The Shure SM87 microphone is that next little nudge the Shure gives you before shoving you into Beta condenser territory. And what a nudge it is. In a nutshell, the Shure SM87 does deliver very crisp and clean, but warm sound. I am putting a lot of emphasis on warm here. It is not imbalanced and skewed or exaggerated in the low end, like the venerable SM58 is wont to do when working the microphone up close. This is warm, but still clear and crisp. Imagine throwing a fuzzy blanket over someone instead of an entire comforter, and that is about as nice of a metaphor I can give.
This being said, the Shure SM87 is not at all suited for thicker songs where the microphone needs to really cut through the mix. In testing, it had a very unfortunate tendency to get lost in a heavier sound. However, this hyper smoothness also means that it is wonderful on emptier sounds, to take the most obvious example, an acoustic guitar and voice.
The Shure SM87 is a condenser microphone intended for live use, and thus unfortunately lacks a few of the refinements that a studio condenser is expected to possess.
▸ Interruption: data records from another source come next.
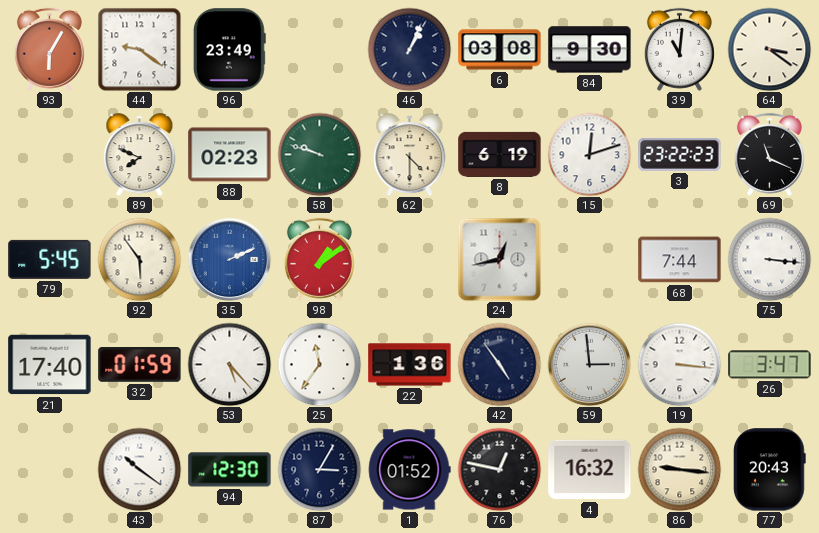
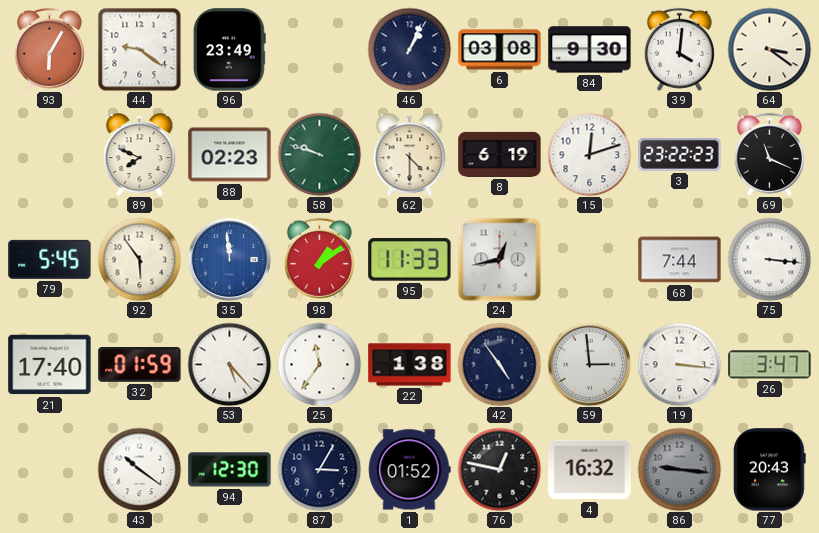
39: 11:01 -> 4:01
35: 2:11 -> 11:59
95: none -> 11:33
22: 1:36 -> 1:38
86 dial: cream -> grey
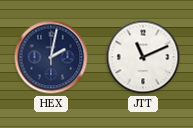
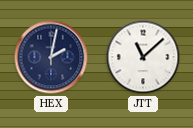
JTT: 11:11 -> 11:08
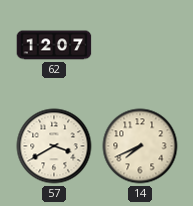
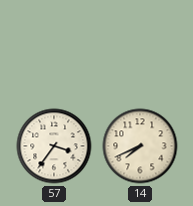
62: 12:07 -> none
57: 3:40 -> 3:36
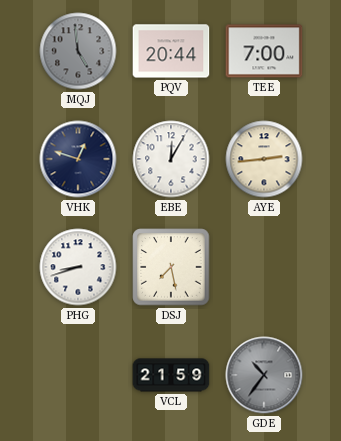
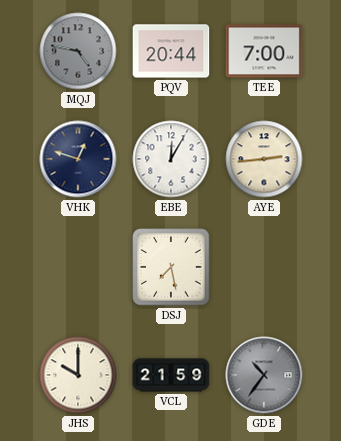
MQJ: 4:59 -> 4:47
PHG: 8:42 -> none
JHS: none -> 10:00
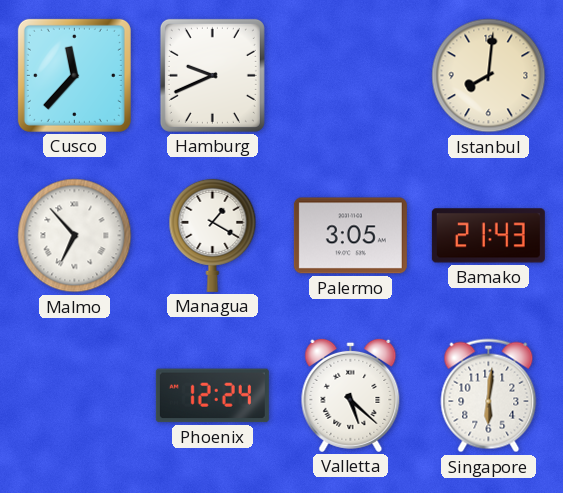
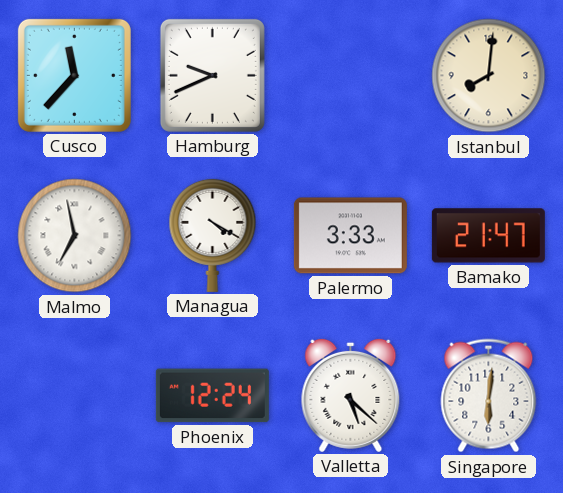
Malmo: 6:53 -> 6:58
Managua: 1:20 -> 4:20
Palermo: 3:05 -> 3:33
Bamako: 21:43 -> 21:47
Self noise is a 24 dB, only workable in live venues. So if you are like me, and work across the live-studio barrier, then this is not the microphone for you. It has a supercardioid pickup pattern for maximum off axis sound isolation, and a respectable frequency response from 50 Hz all the way up to the wonderful standard of 20,000 Hz. It handles a rather impressive 140.5 dB of SPL's. However, with this microphone being ideal for quieter worlds, this spec may be wasted on it. It is certainly nice to have when one is mic'ing in a pinch, however.
The SM87 is a great microphone if you know what you are looking for. The microphone itself is extremely warm, and on a quieter stage, sounds fantastic. It does get lost in a heavier mix though. This is probably because unlike the SM58, whose muddiness can be compensated for by the often unpleasant but penetrating midrange honk, the SM87 is incredibly clear, and not designed to overpower any element of a performance. That is why it is a very specific microphone that needs to be tested out, more so than usual, before taking a plunge. It should also be noted that this microphone breaches the $200 mark, and several microphones in the high end line have been opened up under $300.
50 Hz / 15000 Hz
2 mV / P
Phantom: 12V / 48V Perhaps 9V / 52V. This is to check.
I have several SM87 for years. This is the first condenser microphone designed for voice near the stage made it seem. Show: http://members.aol.com/mihartkopf/frameset.htm
He did not stay long in the catalog Shure. Finally I do not know what was the first of the SM85 or SM87. I have owned several pieces of two models, I still have 4 or 5. The SM87 (like 85) is made to close the socket and doing very well. I find it less balanced than the sm85. Very interresting used as his grand-son the famous SM87A quasiement has the same sound, the same fish, the same solid construction. I could not choose between the two, easy to mix and have few acoustic reactions. Used in over-head, sax, some skin too much cash for it. I like him for that too, you can take a gueuleur blues or a slender girl's voice, and in proximity to 15/20 cm (if the singer moves a little) by compressing more or less depending on the difficulty . This is a great vocal mic, you know. After it is a matter of taste and experience. In home studio is clean and efficient as it removes fairly easily for himself the filth and parasites captures the delicate inflections of the song.